**TASK DETAILS:**
The complete listing goes into the output exactly, without its pictures.

======

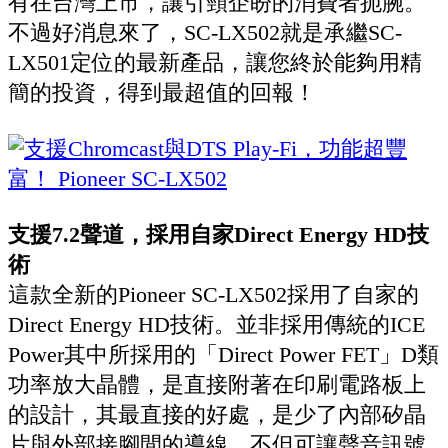
有在台灣上市，讓引頸企盼的消費者扼腕。
不過好消息來了，SC-LX502就是承繼SC-
LX501定位的最新產品，讓您終於能夠用精
簡的投資，得到最超值的回報！
支援7.2聲道，採用自家Direct Energy HD技
術
這款全新的Pioneer SC-LX502採用了自家的
Direct Energy HD技術。並非採用傳統的ICE
Power其中所採用的「Direct Power FET」D類
功率放大晶體，是直接附著在印刷電路板上
的設計，其最直接的好處，是少了內部矽晶
片與外部接腳間的導線，不但可讓聲音訊號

======

**SOLUTION TO THE EXERCISE:**
有在台灣上市，讓引頸企盼的消費者扼腕。
不過好消息來了，SC-LX502就是承繼SC-
LX501定位的最新產品，讓您終於能夠用精
簡的投資，得到最超值的回報！
支援7.2聲道，採用自家Direct Energy HD技
術
這款全新的Pioneer SC-LX502採用了自家的
Direct Energy HD技術。並非採用傳統的ICE
Power其中所採用的「Direct Power FET」D類
功率放大晶體，是直接附著在印刷電路板上
的設計，其最直接的好處，是少了內部矽晶
片與外部接腳間的導線，不但可讓聲音訊號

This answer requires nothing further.